Chris Cornell apparently didn’t like the production of their debut and I must say that, as someone who is really familiar with their ’90s efforts, this doesn’t sound like Soundgarden to me. Even Cornell himself doesn’t quite sound like himself. I’m not sure how much that can be blamed on the production, how much it can be blamed on changes in lineups and how much it can be blamed on the band members getting better at writing songs. Anyway…
I’ve always been amused when Kim Thayll claims that Soundgarden hated metal. I think he hated contemporary metal but clearly these guys just loved early metal (i.e. what might now call “hard rock” or even “classic rock). There are only a few American bands from the 1980s I can think of this in love with the British metal scene of the late ’60s and early ’70s. Fortunately they like other forms of music as well – hardcore punk in particular – which makes them sound much more like an alternative rock band than The Cult. There’s also a lot of musical competence here for a band influenced by punk and I think at least some of that has to be credited to Yamamoto, who is a pretty fantastic bass player.
The songs are not as strong or as consistent on later records. And though I obviously cannot say whether or not the production managed to capture what they did actually sound like in 1988, I can say that the band absolutely got more ambitious in its arrangements later on, which further differentiated them from most of the other grunge bands.
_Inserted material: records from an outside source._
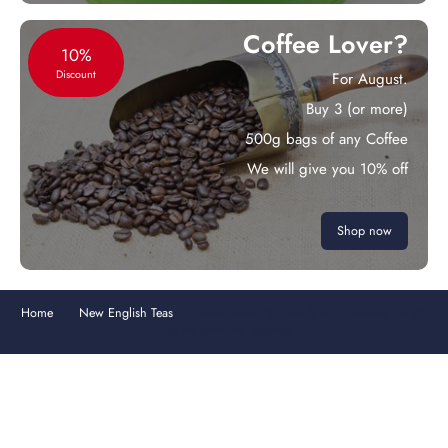
Coffee Lover?
10%
Discount
For August.
Buy 3 (or more)
500g bags of any Coffee
We will give you 10% off
Shop now
Home
New English Teas
Peter Rabbit & Friends At Christmas Tin 40
English Breakfast Teabags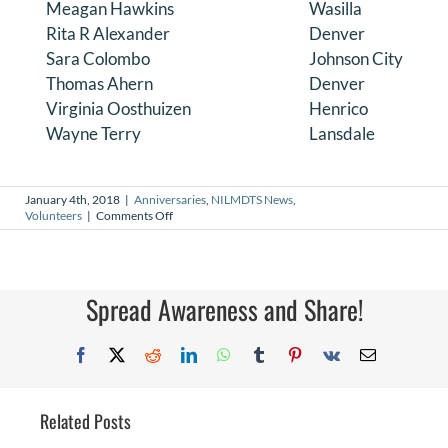
Meagan Hawkins
Wasilla
Rita R Alexander
Denver
Sara Colombo
Johnson City
Thomas Ahern
Denver
Virginia Oosthuizen
Henrico
Wayne Terry
Lansdale
January 4th, 2018
|
Anniversaries
,
NILMDTS News
,
on
Volunteers
|
Comments Off
January
2018
Volunteer
Anniversaries
Spread Awareness and Share!
Facebook
X
Reddit
LinkedIn
WhatsApp
Tumblr
Pinterest
Vk
Email
Related Posts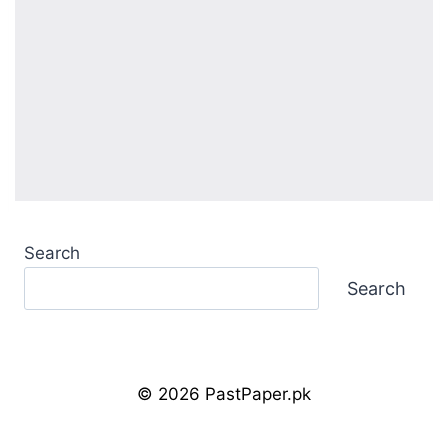
Search
Search
© 2026 PastPaper.pk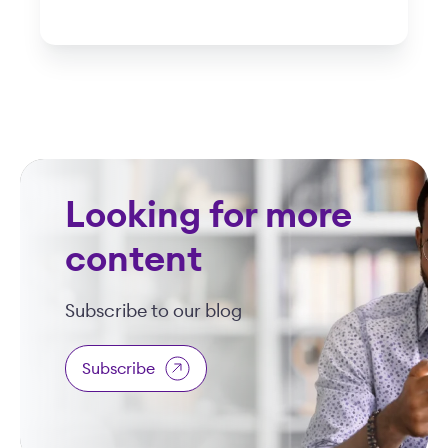
Looking for more
content
Subscribe to our blog
Subscribe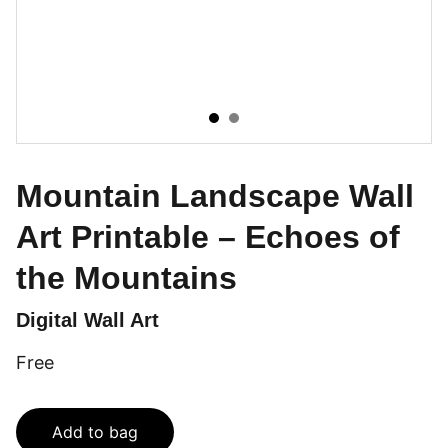
Mountain Landscape Wall
Art Printable – Echoes of
the Mountains
Digital Wall Art
Free
Add to bag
I definitely like later Soundgarden better, but there are aspects of this album I enjoy which disappeared later, so it’s nice to listen to it.
I also feel like there weren’t too many bands that sounded like this in 1988 – more metal than the other grunge and alternative rock bands and way more punk than any of the metal bands. (The more I think about it, the more I think about Jane’s Addiction as about the only comparable at the time, but they obviously sound very different on account of their unique lead singer, among other things.)